- _PROBLEM STATEMENT_
Please print every line from the one containing "probability distribution is not" through the last line of the records below, exactly as written and nothing more.

Collected data:
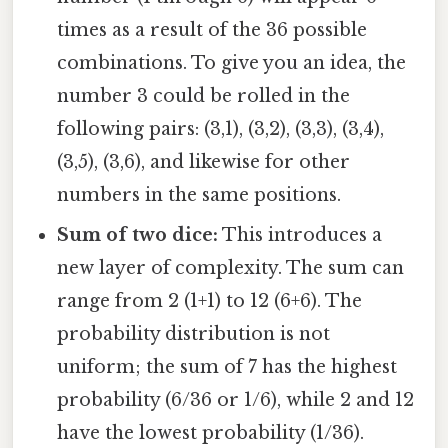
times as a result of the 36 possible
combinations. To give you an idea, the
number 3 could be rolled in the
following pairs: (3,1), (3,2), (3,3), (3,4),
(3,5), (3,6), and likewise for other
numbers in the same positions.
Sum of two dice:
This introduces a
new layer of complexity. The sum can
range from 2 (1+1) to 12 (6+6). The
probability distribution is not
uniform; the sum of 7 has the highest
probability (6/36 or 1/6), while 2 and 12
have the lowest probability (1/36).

- _SOLVED EXERCISE_
probability distribution is not
uniform; the sum of 7 has the highest
probability (6/36 or 1/6), while 2 and 12
have the lowest probability (1/36).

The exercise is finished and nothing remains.